### Supplied information
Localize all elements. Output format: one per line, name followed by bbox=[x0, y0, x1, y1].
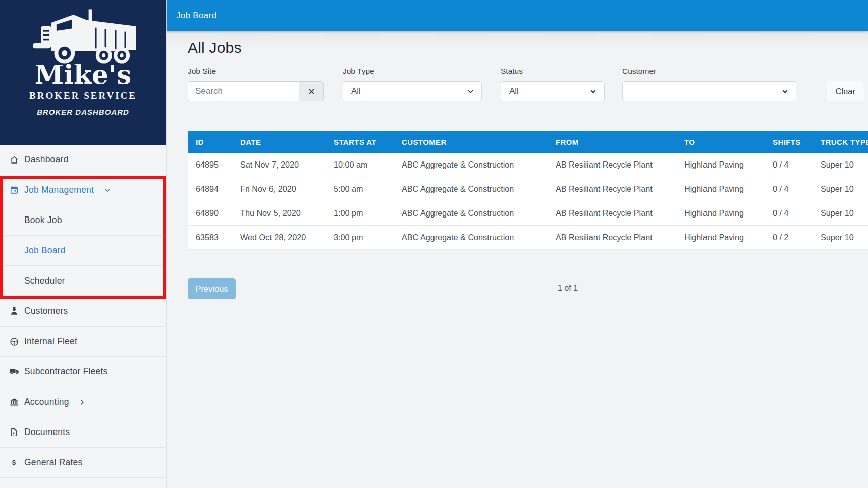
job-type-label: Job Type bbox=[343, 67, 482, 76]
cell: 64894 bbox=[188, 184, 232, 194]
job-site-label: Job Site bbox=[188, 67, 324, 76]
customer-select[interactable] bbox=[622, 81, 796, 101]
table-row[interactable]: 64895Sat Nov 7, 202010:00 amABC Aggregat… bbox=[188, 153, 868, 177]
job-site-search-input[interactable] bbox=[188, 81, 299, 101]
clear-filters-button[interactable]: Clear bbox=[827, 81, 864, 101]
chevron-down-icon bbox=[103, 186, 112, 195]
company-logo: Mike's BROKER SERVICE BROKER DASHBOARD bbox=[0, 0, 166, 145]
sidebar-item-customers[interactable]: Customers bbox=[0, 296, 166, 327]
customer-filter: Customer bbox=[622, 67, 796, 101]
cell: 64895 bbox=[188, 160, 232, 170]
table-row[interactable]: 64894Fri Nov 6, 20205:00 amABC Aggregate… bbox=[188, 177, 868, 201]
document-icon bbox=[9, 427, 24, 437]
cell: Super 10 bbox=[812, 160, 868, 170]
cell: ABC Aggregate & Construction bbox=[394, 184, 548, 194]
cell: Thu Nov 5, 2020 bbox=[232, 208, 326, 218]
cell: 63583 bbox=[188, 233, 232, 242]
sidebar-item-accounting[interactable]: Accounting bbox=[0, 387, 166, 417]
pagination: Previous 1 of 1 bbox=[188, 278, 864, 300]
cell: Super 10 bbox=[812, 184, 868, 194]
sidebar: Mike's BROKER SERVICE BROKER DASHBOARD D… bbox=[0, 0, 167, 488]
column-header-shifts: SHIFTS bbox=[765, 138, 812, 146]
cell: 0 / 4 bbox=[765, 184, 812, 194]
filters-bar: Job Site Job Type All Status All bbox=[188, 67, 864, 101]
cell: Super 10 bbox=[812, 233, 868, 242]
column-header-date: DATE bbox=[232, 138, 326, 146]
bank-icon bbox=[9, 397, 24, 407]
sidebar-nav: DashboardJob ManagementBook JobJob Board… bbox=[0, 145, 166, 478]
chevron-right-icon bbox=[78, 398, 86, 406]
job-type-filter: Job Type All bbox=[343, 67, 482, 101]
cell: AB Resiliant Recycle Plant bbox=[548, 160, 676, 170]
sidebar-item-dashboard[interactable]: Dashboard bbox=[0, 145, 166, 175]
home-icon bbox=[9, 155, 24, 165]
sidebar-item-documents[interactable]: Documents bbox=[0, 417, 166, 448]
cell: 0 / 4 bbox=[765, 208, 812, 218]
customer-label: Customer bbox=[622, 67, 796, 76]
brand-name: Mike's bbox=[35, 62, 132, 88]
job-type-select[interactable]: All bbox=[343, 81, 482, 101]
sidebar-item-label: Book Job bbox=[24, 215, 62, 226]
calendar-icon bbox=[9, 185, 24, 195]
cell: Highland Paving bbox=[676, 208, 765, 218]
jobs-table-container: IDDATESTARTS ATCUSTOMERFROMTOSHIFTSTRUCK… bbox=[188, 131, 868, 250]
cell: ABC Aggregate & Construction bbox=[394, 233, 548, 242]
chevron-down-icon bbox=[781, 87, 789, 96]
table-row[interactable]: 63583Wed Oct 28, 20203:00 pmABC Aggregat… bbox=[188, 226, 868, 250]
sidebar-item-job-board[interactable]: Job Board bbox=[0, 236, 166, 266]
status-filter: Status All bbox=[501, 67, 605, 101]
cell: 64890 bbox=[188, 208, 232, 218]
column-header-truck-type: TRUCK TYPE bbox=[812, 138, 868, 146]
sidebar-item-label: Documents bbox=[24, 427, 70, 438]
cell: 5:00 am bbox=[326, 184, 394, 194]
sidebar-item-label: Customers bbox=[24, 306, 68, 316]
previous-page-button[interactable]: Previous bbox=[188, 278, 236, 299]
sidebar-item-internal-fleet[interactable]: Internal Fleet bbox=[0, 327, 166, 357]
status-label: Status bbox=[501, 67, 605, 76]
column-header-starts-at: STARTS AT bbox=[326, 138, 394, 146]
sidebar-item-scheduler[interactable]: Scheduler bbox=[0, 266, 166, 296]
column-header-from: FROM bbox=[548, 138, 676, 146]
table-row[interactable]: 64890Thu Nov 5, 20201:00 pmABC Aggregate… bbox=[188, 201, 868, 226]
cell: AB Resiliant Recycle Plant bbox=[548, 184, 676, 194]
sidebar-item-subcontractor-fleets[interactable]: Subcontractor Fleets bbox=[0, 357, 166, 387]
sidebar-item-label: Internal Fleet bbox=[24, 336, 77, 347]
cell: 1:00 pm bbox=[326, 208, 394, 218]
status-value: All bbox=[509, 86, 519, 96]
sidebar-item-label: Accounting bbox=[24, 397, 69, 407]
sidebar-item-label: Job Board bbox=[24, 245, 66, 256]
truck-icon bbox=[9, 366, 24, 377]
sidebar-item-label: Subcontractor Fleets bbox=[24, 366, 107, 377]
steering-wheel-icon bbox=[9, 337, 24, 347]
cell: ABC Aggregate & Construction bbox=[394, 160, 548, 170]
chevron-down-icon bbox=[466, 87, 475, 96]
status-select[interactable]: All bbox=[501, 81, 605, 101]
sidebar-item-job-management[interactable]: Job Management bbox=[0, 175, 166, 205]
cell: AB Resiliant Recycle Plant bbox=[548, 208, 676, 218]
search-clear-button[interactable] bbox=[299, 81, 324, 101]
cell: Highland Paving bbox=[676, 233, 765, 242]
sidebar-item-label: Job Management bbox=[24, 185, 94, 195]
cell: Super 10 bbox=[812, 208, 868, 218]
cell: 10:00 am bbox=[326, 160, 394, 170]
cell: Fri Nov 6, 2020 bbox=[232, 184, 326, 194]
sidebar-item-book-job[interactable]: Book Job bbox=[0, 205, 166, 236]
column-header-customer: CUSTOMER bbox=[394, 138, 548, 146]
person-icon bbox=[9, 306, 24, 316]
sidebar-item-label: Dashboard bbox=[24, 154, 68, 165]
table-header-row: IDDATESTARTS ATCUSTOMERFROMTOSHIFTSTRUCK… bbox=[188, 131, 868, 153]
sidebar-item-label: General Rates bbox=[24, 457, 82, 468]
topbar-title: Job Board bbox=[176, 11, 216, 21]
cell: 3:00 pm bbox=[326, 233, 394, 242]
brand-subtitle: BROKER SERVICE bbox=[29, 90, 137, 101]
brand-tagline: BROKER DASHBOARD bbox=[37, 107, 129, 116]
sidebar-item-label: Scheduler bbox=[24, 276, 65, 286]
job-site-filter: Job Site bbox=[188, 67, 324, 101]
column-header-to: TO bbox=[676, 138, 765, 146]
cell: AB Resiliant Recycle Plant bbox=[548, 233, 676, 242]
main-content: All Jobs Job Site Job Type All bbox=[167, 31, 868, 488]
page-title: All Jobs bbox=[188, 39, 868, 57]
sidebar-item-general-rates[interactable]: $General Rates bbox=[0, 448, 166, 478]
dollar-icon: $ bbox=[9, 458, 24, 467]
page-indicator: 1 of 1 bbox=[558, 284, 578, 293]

...

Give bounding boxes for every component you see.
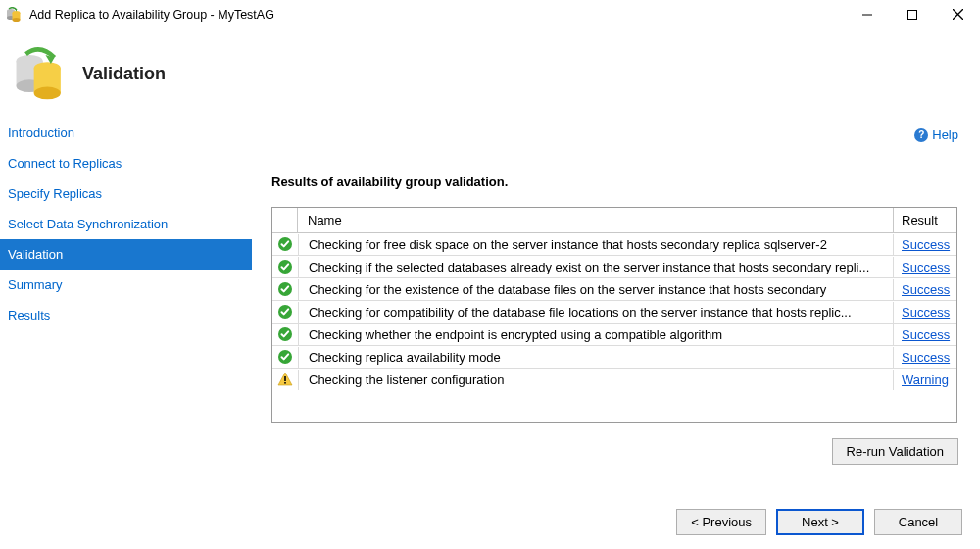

---

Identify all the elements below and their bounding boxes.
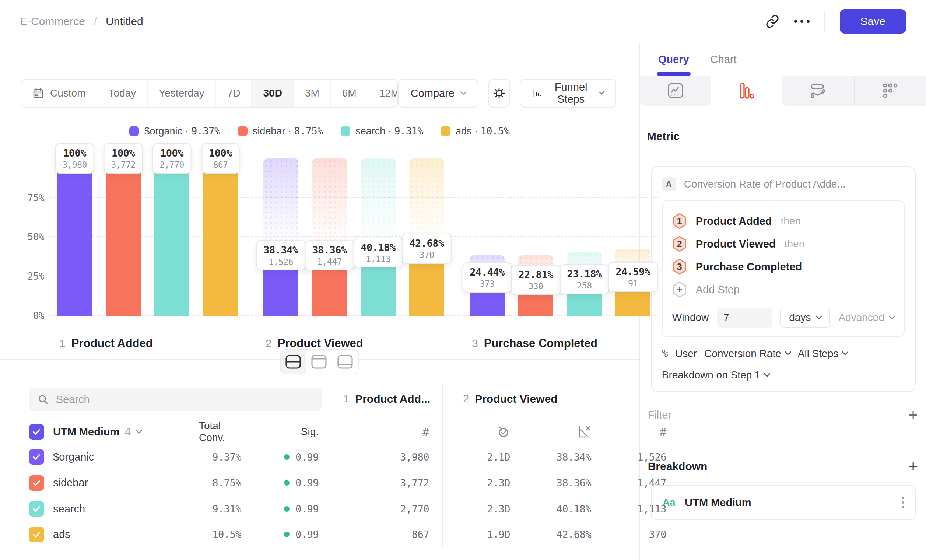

### Your task
A single figure is the whole answer: the number of lines in the listing that contain the word "boxes".

### Written response
2